É a parte legível de um endereço web que identifica uma página específica, normalmente o último segmento do caminho. Em example.com/blog/what-makes-a-good-url-slug/, o slug é what-makes-a-good-url-slug. Ele existe para que uma pessoa consiga saber para onde um link aponta antes de clicar.

Um slug de URL pode ter letras maiúsculas?

Pode, mas não deveria. Na maioria dos servidores web os caminhos diferenciam maiúsculas de minúsculas, então /About/ e /about/ podem resolver para duas páginas diferentes que dividem entre si o tráfego e os sinais de ranqueamento.
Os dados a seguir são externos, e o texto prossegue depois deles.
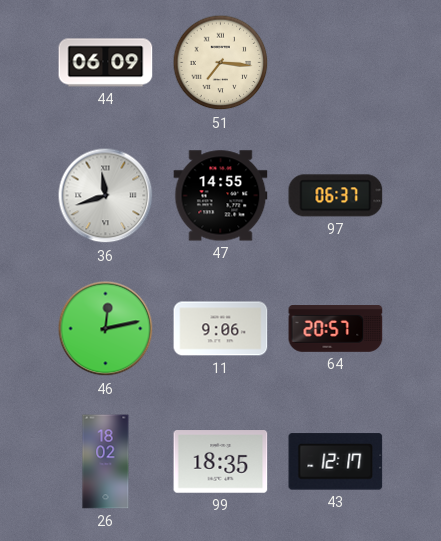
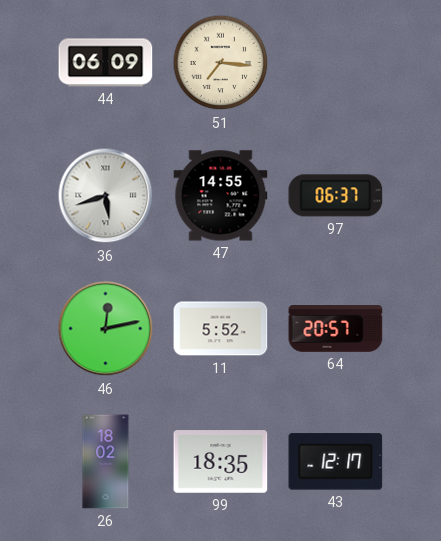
36: 11:42 -> 5:42
11: 9:06 -> 5:52
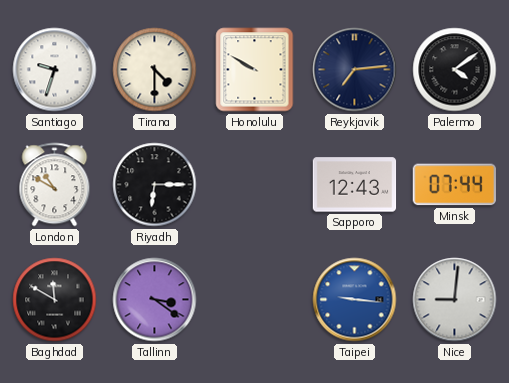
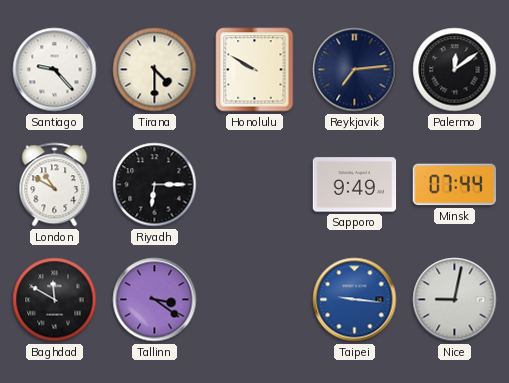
Santiago: 9:33 -> 9:23
Palermo: 4:09 -> 12:09
Sapporo: 12:43 -> 9:49
Nice: 9:01 -> 9:02
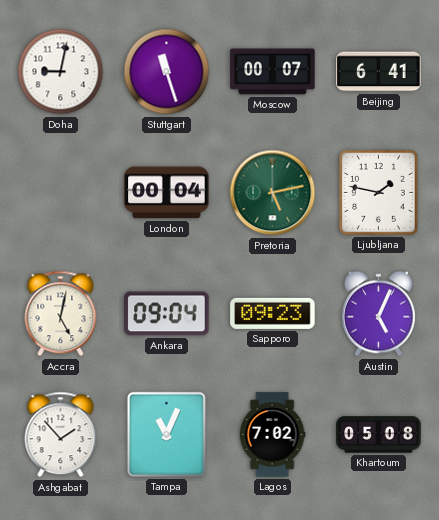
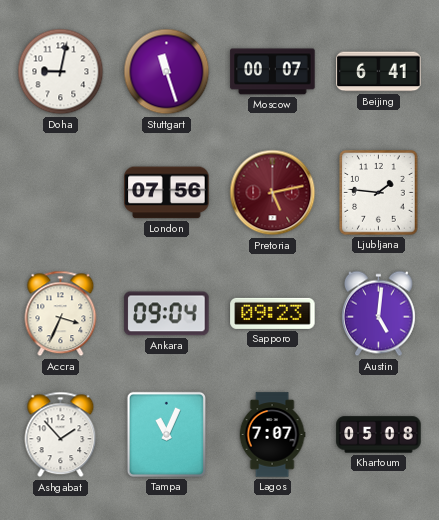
London: 00:04 -> 07:56
Pretoria dial: green -> burgundy
Ljubljana: 1:47 -> 1:46
Accra: 5:02 -> 3:34
Austin: 5:04 -> 5:01
Lagos: 7:02 -> 7:07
Deixe tudo em minúsculas e o problema não tem como acontecer.

O slug da URL afeta o SEO?

Um pouco, e menos do que a maioria dos guias dá a entender. O Google recomenda palavras legíveis em vez de IDs opacos, e a URL aparece nos resultados de busca, então um slug claro ajuda as pessoas a decidir clicar. Isso não vai pesar mais do que a qualidade da própria página.

O que acontece se eu mudar um slug de URL depois de publicar?

Todos os links existentes para o endereço antigo param de funcionar, incluindo favoritos, outros sites que apontam para você e a entrada que já está no Google. Um redirecionamento 301 do caminho antigo para o novo resolve isso e leva junto os sinais de ranqueamento. Coloque o redirecionamento no mesmo momento da mudança e deixe lá permanentemente.

Devo remover palavras como "the" e "and" de um slug?

Normalmente é inofensivo e deixa a URL mais curta. Dá errado em títulos feitos de palavras pequenas, onde um filtro automático não distingue enchimento de sentido: uma lista que contém "to", "be" e "or" reduz "To Be or Not to Be" a apenas "not". Confira o resultado em vez de confiar no filtro.